Hacker News new | past | comments | ask | show | jobs | submit login
Show HN: Writing my first interpreter in C for fun (github.com)
109 points by jhedwards on June 21, 2016 | hide | past | web | favorite | 52 comments



Sometimes i wish for compiler tutorials that progress feature by feature, starting with simple features, rather than starting with complicated things like parsing expressions with multiple op codes (op codes being implemented as function calls, so it gets even more complicated)...

For example, a sequence like this:

1. variable assignment

2. commands of one parameter

3. if / branch statements

4. much later: nested expressions, function calls, multiple stacks, environments

basically, starting with an abstraction of 3 parameter opcodes, and then slowly building features up the abstraction layers, as well as slowly building down the optimization layers, step by step.


You are looking for this, "let's build a compiler" http://www.stack.nl/~marcov/compiler.pdf


not exactly. more like an expanded version of chapter 5 of sicp https://mitpress.mit.edu/sicp/full-text/book/book-Z-H-31.htm...
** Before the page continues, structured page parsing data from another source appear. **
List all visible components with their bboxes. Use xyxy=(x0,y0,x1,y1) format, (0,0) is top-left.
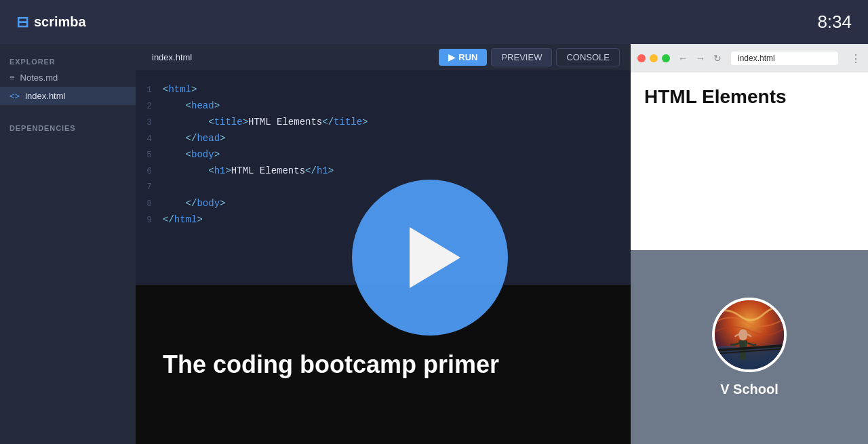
browser-content: HTML Elements xyxy=(631,73,868,250)
code-line-7: 7 xyxy=(136,180,631,196)
sidebar-item-notes[interactable]: ≡ Notes.md xyxy=(0,68,136,87)
school-card: V School xyxy=(631,250,868,444)
refresh-button[interactable]: ↻ xyxy=(713,53,722,64)
school-name: V School xyxy=(720,382,778,397)
notes-filename: Notes.md xyxy=(20,73,58,83)
traffic-green[interactable] xyxy=(662,54,670,62)
dependencies-label: DEPENDENCIES xyxy=(0,119,136,135)
traffic-yellow[interactable] xyxy=(650,54,658,62)
preview-panel: ← → ↻ index.html ⋮ HTML Elements xyxy=(631,44,868,444)
line-num-9: 9 xyxy=(136,213,163,228)
main-area: EXPLORER ≡ Notes.md <> index.html DEPEND… xyxy=(0,44,868,444)
code-line-5: 5 <body> xyxy=(136,147,631,163)
run-button[interactable]: ▶ RUN xyxy=(439,49,487,66)
editor-tabs: index.html ▶ RUN PREVIEW CONSOLE xyxy=(136,44,631,71)
preview-button[interactable]: PREVIEW xyxy=(491,48,552,66)
code-line-1: 1 <html> xyxy=(136,82,631,98)
html-icon: <> xyxy=(9,91,20,101)
toolbar: ▶ RUN PREVIEW CONSOLE xyxy=(439,48,620,66)
line-num-7: 7 xyxy=(136,180,163,195)
play-icon xyxy=(410,227,460,288)
line-num-3: 3 xyxy=(136,115,163,130)
console-button[interactable]: CONSOLE xyxy=(556,48,620,66)
line-num-2: 2 xyxy=(136,99,163,114)
html-filename: index.html xyxy=(25,91,65,101)
line-num-4: 4 xyxy=(136,132,163,146)
run-label: RUN xyxy=(458,52,477,62)
play-button[interactable] xyxy=(352,180,508,336)
code-line-6: 6 <h1>HTML Elements</h1> xyxy=(136,163,631,180)
line-num-5: 5 xyxy=(136,148,163,163)
editor-area: index.html ▶ RUN PREVIEW CONSOLE 1 <html… xyxy=(136,44,631,444)
url-bar[interactable]: index.html xyxy=(731,52,838,65)
school-avatar xyxy=(712,298,787,372)
active-tab[interactable]: index.html xyxy=(146,52,197,62)
code-line-4: 4 </head> xyxy=(136,131,631,147)
bootcamp-title: The coding bootcamp primer xyxy=(163,350,499,379)
code-line-2: 2 <head> xyxy=(136,98,631,115)
sidebar: EXPLORER ≡ Notes.md <> index.html DEPEND… xyxy=(0,44,136,444)
explorer-label: EXPLORER xyxy=(0,52,136,68)
sidebar-item-indexhtml[interactable]: <> index.html xyxy=(0,87,136,105)
browser-chrome: ← → ↻ index.html ⋮ xyxy=(631,44,868,73)
time-display: 8:34 xyxy=(817,12,852,33)
top-bar: ⊟ scrimba 8:34 xyxy=(0,0,868,44)
traffic-red[interactable] xyxy=(637,54,646,62)
logo: ⊟ scrimba xyxy=(16,14,86,31)
forward-button[interactable]: → xyxy=(696,53,705,64)
line-num-8: 8 xyxy=(136,197,163,211)
back-button[interactable]: ← xyxy=(678,53,688,64)
line-num-6: 6 xyxy=(136,164,163,179)
line-num-1: 1 xyxy=(136,83,163,98)
notes-icon: ≡ xyxy=(9,73,15,83)
run-play-icon: ▶ xyxy=(448,52,455,62)
logo-text: scrimba xyxy=(34,14,86,30)
logo-icon: ⊟ xyxy=(16,14,28,31)
preview-heading: HTML Elements xyxy=(644,86,854,108)
code-line-3: 3 <title>HTML Elements</title> xyxy=(136,115,631,131)
browser-menu-icon[interactable]: ⋮ xyxy=(850,52,861,65)
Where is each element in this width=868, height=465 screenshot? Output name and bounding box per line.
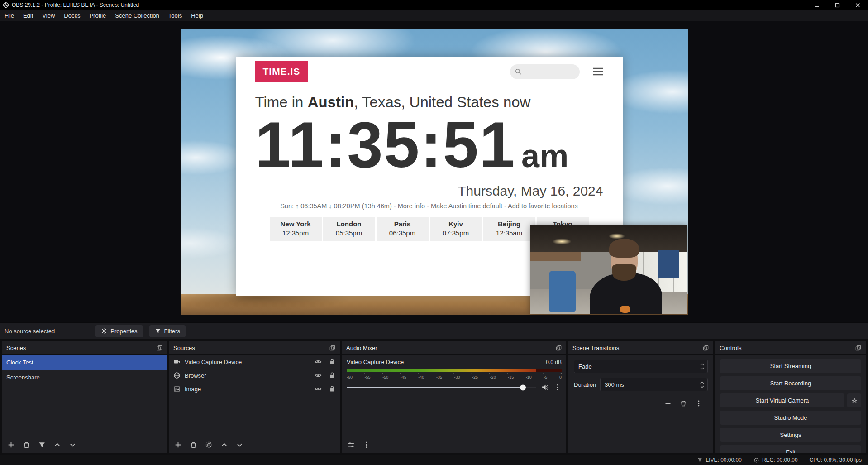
controls-panel-title: Controls (720, 345, 741, 351)
menu-tools[interactable]: Tools (164, 10, 186, 21)
channel-options-dots-icon[interactable] (554, 384, 562, 391)
gear-icon (851, 398, 858, 404)
clock-time: 11:35:51 (255, 113, 516, 177)
scene-filters-icon[interactable] (38, 441, 46, 449)
chevron-down-icon[interactable] (700, 367, 704, 370)
settings-button[interactable]: Settings (720, 428, 861, 442)
stream-status-icon (697, 457, 703, 463)
chevron-down-icon[interactable] (700, 385, 704, 388)
dots-vertical-icon (695, 400, 702, 407)
minimize-icon (815, 3, 820, 8)
menubar: File Edit View Docks Profile Scene Colle… (0, 10, 868, 21)
popout-icon[interactable] (855, 345, 862, 351)
transition-selected-value: Fade (578, 363, 592, 370)
menu-scene-collection[interactable]: Scene Collection (110, 10, 164, 21)
timeis-date: Thursday, May 16, 2024 (255, 183, 603, 199)
controls-panel-header[interactable]: Controls (715, 341, 866, 355)
titlebar[interactable]: OBS 29.1.2 - Profile: LLHLS BETA - Scene… (0, 0, 868, 10)
scenes-list: Clock Test Screenshare (2, 355, 167, 436)
obs-window: OBS 29.1.2 - Profile: LLHLS BETA - Scene… (0, 0, 868, 465)
scene-transitions-header[interactable]: Scene Transitions (568, 341, 713, 355)
remove-transition-button[interactable] (678, 398, 689, 409)
popout-icon[interactable] (329, 345, 336, 351)
image-icon (173, 385, 181, 393)
sources-list: Video Capture Device Browser (169, 355, 340, 436)
move-source-up-icon[interactable] (220, 441, 228, 449)
sources-panel: Sources Video Capture Device Browser (169, 341, 340, 453)
source-item-browser[interactable]: Browser (169, 369, 340, 382)
speaker-icon[interactable] (541, 384, 549, 391)
move-scene-down-icon[interactable] (69, 441, 76, 449)
add-source-icon[interactable] (174, 441, 182, 449)
studio-mode-button[interactable]: Studio Mode (720, 411, 861, 425)
scenes-panel-header[interactable]: Scenes (2, 341, 167, 355)
plus-icon (664, 400, 672, 407)
add-transition-button[interactable] (663, 398, 673, 409)
remove-scene-icon[interactable] (23, 441, 30, 449)
exit-button[interactable]: Exit (720, 445, 861, 453)
minimize-button[interactable] (807, 0, 827, 10)
menu-file[interactable]: File (0, 10, 19, 21)
preview-area: TIME.IS Time in Austin, Texas, United St… (0, 21, 868, 322)
remove-source-icon[interactable] (190, 441, 197, 449)
add-scene-icon[interactable] (7, 441, 15, 449)
source-item-image[interactable]: Image (169, 382, 340, 396)
scene-item-screenshare[interactable]: Screenshare (2, 370, 167, 385)
mixer-options-dots-icon[interactable] (362, 441, 370, 449)
lock-icon[interactable] (329, 358, 336, 365)
virtual-camera-config-button[interactable] (847, 393, 861, 407)
controls-panel: Controls Start Streaming Start Recording… (715, 341, 866, 453)
visibility-eye-icon[interactable] (315, 372, 322, 379)
timeis-search-box (510, 64, 580, 79)
start-virtual-camera-button[interactable]: Start Virtual Camera (720, 393, 844, 407)
menu-help[interactable]: Help (186, 10, 208, 21)
camera-icon (173, 358, 181, 365)
properties-label: Properties (110, 328, 137, 335)
source-item-video-capture[interactable]: Video Capture Device (169, 355, 340, 369)
popout-icon[interactable] (702, 345, 709, 351)
volume-slider[interactable] (347, 387, 536, 388)
filters-button[interactable]: Filters (149, 325, 186, 337)
move-source-down-icon[interactable] (236, 441, 243, 449)
city-card: New York12:35pm (270, 217, 322, 241)
popout-icon[interactable] (156, 345, 163, 351)
scene-item-clock-test[interactable]: Clock Test (2, 355, 167, 370)
audio-mixer-header[interactable]: Audio Mixer (342, 341, 566, 355)
menu-docks[interactable]: Docks (59, 10, 85, 21)
lock-icon[interactable] (329, 372, 336, 379)
gear-icon (101, 328, 107, 334)
timeis-logo: TIME.IS (255, 61, 308, 82)
city-card: Kyiv07:35pm (430, 217, 482, 241)
advanced-audio-icon[interactable] (347, 441, 355, 449)
properties-button[interactable]: Properties (95, 325, 143, 337)
popout-icon[interactable] (555, 345, 562, 351)
timeis-clock: 11:35:51 am (255, 113, 603, 177)
source-properties-gear-icon[interactable] (205, 441, 213, 449)
volume-slider-handle[interactable] (520, 384, 526, 390)
menu-view[interactable]: View (38, 10, 59, 21)
maximize-icon (835, 3, 840, 8)
start-streaming-button[interactable]: Start Streaming (720, 359, 861, 373)
move-scene-up-icon[interactable] (53, 441, 61, 449)
statusbar: LIVE: 00:00:00 REC: 00:00:00 CPU: 0.6%, … (0, 455, 868, 465)
clock-ampm: am (521, 137, 568, 174)
lock-icon[interactable] (329, 385, 336, 393)
sources-panel-header[interactable]: Sources (169, 341, 340, 355)
duration-spinbox[interactable]: 300 ms (600, 378, 708, 391)
trash-icon (680, 400, 687, 407)
chevron-up-icon[interactable] (700, 363, 704, 366)
duration-value: 300 ms (605, 381, 624, 388)
visibility-eye-icon[interactable] (315, 358, 322, 365)
menu-edit[interactable]: Edit (19, 10, 38, 21)
city-card: London05:35pm (323, 217, 375, 241)
maximize-button[interactable] (827, 0, 848, 10)
menu-profile[interactable]: Profile (85, 10, 110, 21)
preview-canvas[interactable]: TIME.IS Time in Austin, Texas, United St… (181, 29, 688, 315)
visibility-eye-icon[interactable] (315, 385, 322, 393)
scene-transitions-title: Scene Transitions (572, 345, 619, 351)
start-recording-button[interactable]: Start Recording (720, 376, 861, 390)
chevron-up-icon[interactable] (700, 381, 704, 384)
transition-select[interactable]: Fade (574, 360, 708, 373)
close-button[interactable] (848, 0, 868, 10)
transition-properties-button[interactable] (693, 398, 704, 409)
I will put it on github if i ever get around to writing one myself.

I am thinking something targeting / including a toy version of qemu.



Hey this is great work! What resources would you recommend for someone else who wants to build their own toy language for fun and practice?


It is hard to beat using Prolog for whipping out interpreters. Like Lisp, you get to use symbols in terms, plus you also get to use Prolog's ability to use infix operators to create terms:

    eval(X,X) :- number(X).
    eval(X+Y,Z) :- eval(X,X1), eval(Y,Y1), Z is X1+Y1.
    eval(X*Y,Z) :- eval(X,X1), eval(Y,Y1), Z is X1*Y1.
    
    main :- write("Enter an arithmetic expression followed by a dot \".\" and a newline\n"),
            prompt(_Old,>),
            repl.

    repl :- read(Input),
            eval(Input,Answer),
            print(Answer), nl,
            repl.

You might like:

https://www.metalevel.at/lisprolog/

http://www.swi-prolog.org/

https://www.amazon.com/Art-Prolog-Advanced-Programming-Techn...


Evaluator; Parsers too. Prolog is an amazing idea (even with its limitation). But when you come from the bit array banging side of computer programming it's such an alien idea.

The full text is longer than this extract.